Remus rolls his eyes in the exasperated way that he always does whenever James talks about his lycanthropy. “I do get cold,” he disagrees. “Just not as easily as you do. Nobody gets cold as easily as you do, James, not even—”

He cuts himself off, eyes dulling down to near-black emptiness, but James can take an educated guess at what he’d been about to say, and his face falls like the fishhooks holding up his smile have been yanked away.

“I miss him,” Remus says and kicks at the snow. “I loved him and I lost him and I miss him so damn much that I can hardly breathe.”

James gets it. He spends his nights clawing at memories like they’re all that he has. _He gets it._

-

When McKinnon talks about Sirius, her entire face glows with broken-bone reflections of the way things used to be.

Lily doesn’t understand. Nobody except Remus and Marlene really do. Sirius is— _was—_ an intrinsic part of their lives. James is sure that Remus will never love anyone the way that he loves Sirius, and he’s also sure that Dorcas will cut herself into tiny puzzle pieces trying to replace what Sirius had been to Marlene.

James licks his lips and shatters into a million particles of incendiary light.

-

“Go away, Jamie, or I’ll curse you.”

“I’m like a clingy cat—I tend to come back even when I’m kicked away. _Especially_ when I’m kicked away.”

A pause. The flick of a lighter and the familiar smell of Marlboro desktop favorites. “I told you to stay out of trouble,” Sirius says. “This isn’t that. I could kill you, y’know.”

“You can’t.”

Sirius hums. “Can’t I?”

James shrugs. “I don’t think you’re capable of ever hurting me, much less killing me,” he says, grabs the cigarette from between Sirius’s fingers, and takes a hit. Smoke dances out of his nose as he tries not to let his hands shake.
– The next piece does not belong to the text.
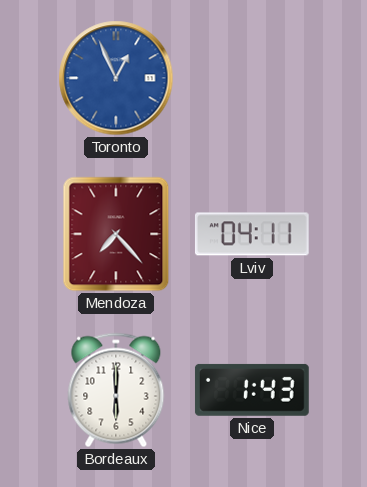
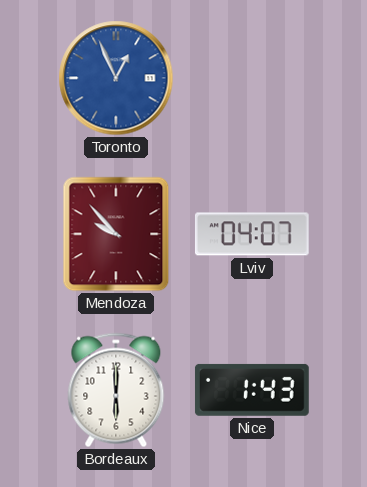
Mendoza: 7:23 -> 9:53
Lviv: 04:11 -> 04:07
Sirius blinks, surprised by his confidence, then he laughs. It sounds unpracticed, like he hasn’t done that in a long time and he’s almost forgotten how to, but that’s okay because Sirius _laughs._

James tilts his head. Sirius sighs heavily, like he’s tired and worn out and so very done with everything, and when he whispers out a small, “You’re right,” James counts it as a win.

-

(In December 1980, Sirius calls him Prongs for the first time in months, and the absolute hell that James has been living in for at least twice that long freezes over just a little.)

-

January turns into a burning sulfuric wish that things were different.

Sirius holds a wand to James’s throat as Evan Rosier throws a Cruciatus at Lily, and she screams like her heart’s being choked out of her mouth, and McKinnon, who’s been knocked out five times too many, doesn’t even have the mental capacity to register what’s happening and stares at the ground like it’s the most interesting thing in the world.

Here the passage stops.